Corte          Suprema de Justicia          

    

CORTE  SUPREMA DE JUSTICIA  

SALA DE  CASACIÓN CIVIL  

FERNANDO  GIRALDO GUTIÉRREZ  

STC4684-2015  

Radicación  n.º 11001-02-04-000-2015-00458-01  

(Aprobado  en sesión de veintidós de abril de dos mil quince)  

Bogotá,  D.C., veintitrés  (23) de abril de dos mil quince (2015).  

Decide  la Corte la impugnación de la sentencia de 25 de marzo de  2015, proferida por la Sala de Casación Penal de la Corte  Suprema de Justicia, que negó la tutela de Wilson Patarroyo  Morales frente a la Sala Penal del Tribunal Superior del Distrito  Judicial Santa Rosa de Viterbo, siendo vinculado el Juzgado Primero  Penal del Circuito de Duitama y  la  Secretaría de la Corporación accionada.  

I.-  ANTECEDENTES  

1.-        Obrando  en causa propia, el promotor sostiene que se le vulneraron los  derechos al debido proceso e igualdad.  

2.-        Atribuye  el quebrantamiento de sus garantías a la pena que le fue  impuesta por la autoridad de segundo grado que lo condenó por  fraude a resolución judicial.  

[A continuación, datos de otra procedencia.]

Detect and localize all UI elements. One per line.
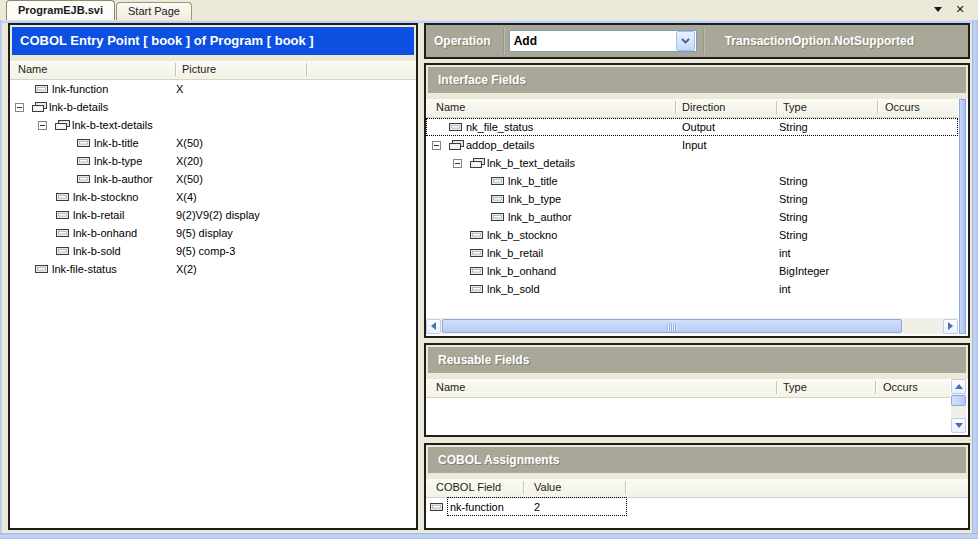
column-header-type[interactable]: Type <box>783 101 807 113</box>
column-resizer[interactable] <box>877 101 879 114</box>
type-value: String <box>779 118 808 136</box>
reusable-fields-empty-body <box>426 398 968 435</box>
reusable-fields-header-row: Name Type Occurs <box>426 379 950 398</box>
operation-select[interactable]: Add <box>509 30 697 52</box>
vertical-scrollbar[interactable] <box>951 379 966 433</box>
window-frame[interactable] <box>0 533 978 539</box>
column-header-occurs[interactable]: Occurs <box>885 101 920 113</box>
tree-row[interactable]: lnk-file-statusX(2) <box>10 260 416 278</box>
field-icon <box>77 170 90 188</box>
assignment-row[interactable]: nk-function2 <box>426 498 968 516</box>
tree-row[interactable]: lnk_b_soldint <box>426 280 958 298</box>
tree-row[interactable]: lnk-b-typeX(20) <box>10 152 416 170</box>
tree-row[interactable]: lnk-b-retail9(2)V9(2) display <box>10 206 416 224</box>
tree-row[interactable]: lnk_b_retailint <box>426 244 958 262</box>
field-icon <box>35 260 48 278</box>
column-resizer[interactable] <box>306 63 308 76</box>
tree-row[interactable]: lnk-b-authorX(50) <box>10 170 416 188</box>
tree-row[interactable]: lnk_b_authorString <box>426 208 958 226</box>
collapse-toggle[interactable] <box>432 136 441 154</box>
column-header-cobol-field[interactable]: COBOL Field <box>436 481 501 493</box>
tree-row[interactable]: lnk_b_titleString <box>426 172 958 190</box>
operation-label: Operation <box>426 34 503 48</box>
scrollbar-thumb[interactable] <box>951 395 966 406</box>
column-header-value[interactable]: Value <box>534 481 561 493</box>
scroll-right-icon[interactable] <box>943 319 958 334</box>
type-value: String <box>779 172 808 190</box>
reusable-fields-panel: Reusable Fields Name Type Occurs <box>424 343 970 437</box>
type-value: String <box>779 190 808 208</box>
close-icon[interactable]: ✕ <box>954 3 966 15</box>
field-icon <box>56 242 69 260</box>
column-resizer[interactable] <box>625 481 627 494</box>
field-name: lnk_b_retail <box>487 244 543 262</box>
tab-strip: ProgramEJB.svi Start Page <box>6 0 193 20</box>
scrollbar-track[interactable] <box>951 406 966 418</box>
column-header-type[interactable]: Type <box>783 381 807 393</box>
tree-row[interactable]: lnk-b-text-details <box>10 116 416 134</box>
window-frame[interactable] <box>972 20 978 539</box>
collapse-toggle[interactable] <box>38 116 47 134</box>
window-frame <box>0 20 2 539</box>
tree-row[interactable]: lnk_b_onhandBigInteger <box>426 262 958 280</box>
tree-row[interactable]: lnk-b-stocknoX(4) <box>10 188 416 206</box>
collapse-toggle[interactable] <box>453 154 462 172</box>
column-header-name[interactable]: Name <box>436 101 465 113</box>
column-resizer[interactable] <box>875 381 877 394</box>
group-icon <box>449 136 464 154</box>
field-name: lnk-b-type <box>94 152 142 170</box>
scrollbar-thumb[interactable] <box>442 319 902 333</box>
operation-selected-value: Add <box>510 34 675 48</box>
column-header-picture[interactable]: Picture <box>182 63 216 75</box>
column-resizer[interactable] <box>776 381 778 394</box>
scroll-down-icon[interactable] <box>951 418 966 433</box>
type-value: String <box>779 226 808 244</box>
tree-row[interactable]: addop_detailsInput <box>426 136 958 154</box>
field-name: lnk_b_stockno <box>487 226 557 244</box>
column-header-name[interactable]: Name <box>18 63 47 75</box>
field-name: addop_details <box>466 136 535 154</box>
column-resizer[interactable] <box>675 101 677 114</box>
cobol-assignments-header-row: COBOL Field Value <box>426 479 968 498</box>
column-resizer[interactable] <box>175 63 177 76</box>
field-icon <box>470 244 483 262</box>
direction-value: Output <box>682 118 715 136</box>
column-header-occurs[interactable]: Occurs <box>883 381 918 393</box>
vertical-scrollbar[interactable] <box>959 99 966 334</box>
column-resizer[interactable] <box>776 101 778 114</box>
tab-start-page[interactable]: Start Page <box>116 2 192 20</box>
column-resizer[interactable] <box>523 481 525 494</box>
tree-row[interactable]: lnk_b_text_details <box>426 154 958 172</box>
scroll-up-icon[interactable] <box>951 379 966 394</box>
tree-row[interactable]: lnk-b-titleX(50) <box>10 134 416 152</box>
operation-bar: Operation Add TransactionOption.NotSuppo… <box>424 23 970 59</box>
tab-programejb[interactable]: ProgramEJB.svi <box>6 0 115 20</box>
field-icon <box>470 280 483 298</box>
tree-row[interactable]: lnk-b-details <box>10 98 416 116</box>
tree-row[interactable]: nk_file_statusOutputString <box>426 118 958 136</box>
field-icon <box>35 80 48 98</box>
tree-row[interactable]: lnk_b_stocknoString <box>426 226 958 244</box>
field-icon <box>430 498 443 516</box>
cobol-assignments-panel: COBOL Assignments COBOL Field Value nk-f… <box>424 443 970 530</box>
tree-row[interactable]: lnk-functionX <box>10 80 416 98</box>
assignment-edit-box[interactable]: nk-function2 <box>448 498 626 515</box>
tab-list-chevron-icon[interactable] <box>932 3 944 15</box>
interface-fields-table: Name Direction Type Occurs nk_file_statu… <box>426 99 968 336</box>
group-icon <box>470 154 485 172</box>
horizontal-scrollbar[interactable] <box>426 318 958 334</box>
combo-dropdown-button[interactable] <box>676 31 695 51</box>
assignment-value[interactable]: 2 <box>534 501 540 513</box>
field-icon <box>56 206 69 224</box>
column-header-name[interactable]: Name <box>436 381 465 393</box>
picture-value: 9(5) display <box>176 224 233 242</box>
collapse-toggle[interactable] <box>15 98 24 116</box>
column-header-direction[interactable]: Direction <box>682 101 725 113</box>
cobol-entry-point-panel: COBOL Entry Point [ book ] of Program [ … <box>8 23 418 530</box>
cobol-assignments-title: COBOL Assignments <box>428 447 966 473</box>
tree-row[interactable]: lnk-b-sold9(5) comp-3 <box>10 242 416 260</box>
tree-row[interactable]: lnk_b_typeString <box>426 190 958 208</box>
tree-row[interactable]: lnk-b-onhand9(5) display <box>10 224 416 242</box>
field-icon <box>470 226 483 244</box>
scroll-left-icon[interactable] <box>426 319 441 334</box>
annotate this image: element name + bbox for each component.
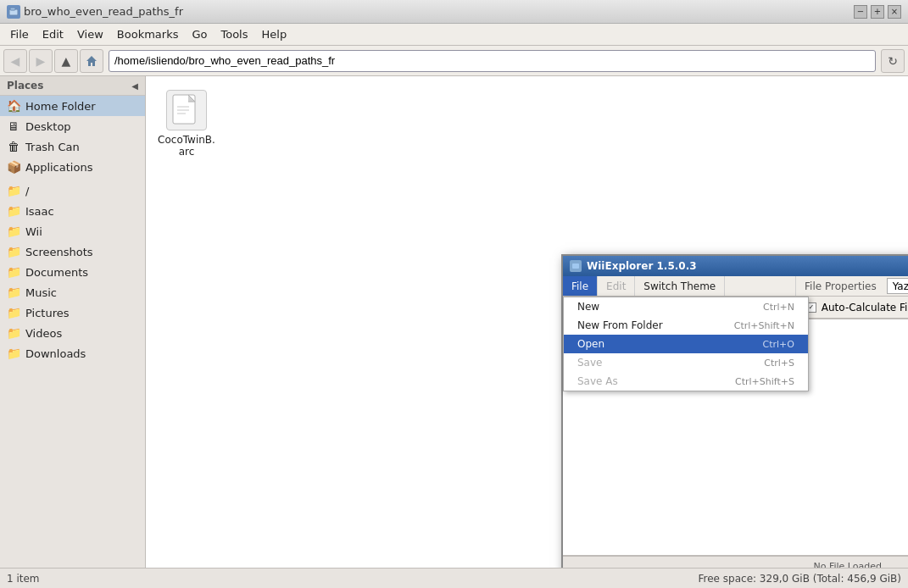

3.-        Sustenta  el libelo en los supuestos fácticos que se resumen así  (folios 1 al 35):  

            

1. Que          en ejecutivo de alimentos adelantado en su contra se ordenó          el embargo del veinte por ciento (20%) de «todos»          los factores que constituían el salario que devengaba.  

            

2. Que          para la época de los acontecimientos se desempeñaba          como Registrador de Instrumentos Públicos, e injustamente se          le acusó que en su función de «pagador»          modificó la liquidación que realizó la          funcionaria encargada de efectuar la nómina para reducir el          descuento.  

            

3. Que          el ad-quem          revocó el fallo absolutorio y le impuso veintidós (22)          meses de prisión          (29 oct. 2014).  

            

4. Que          se realizó una indebida          valoración y apreciación probatoria, distanciándose          así de lo realmente acaecido, lo que condujo a falsos juicios          de identidad, existencia y raciocinio.  

            

5. Que          de haber existido una adecuada contemplación del acervo, se          hubiera reconocido su inocencia respecto del delito objeto de          investigación, pues, «jamás          existió dolo o mala fe en su actuar administrativo, (…)          la orden de descontar el 20% de los factores salariales era          imposible de cumplir, porque no existían éstos».  

            

6. Que          no impugnó el proveído a través de la casación,          porque se le dio a conocer cuando el expediente ya había sido          remitido al Juzgado Primero de Ejecución de Penas y Medidas          de Seguridad.  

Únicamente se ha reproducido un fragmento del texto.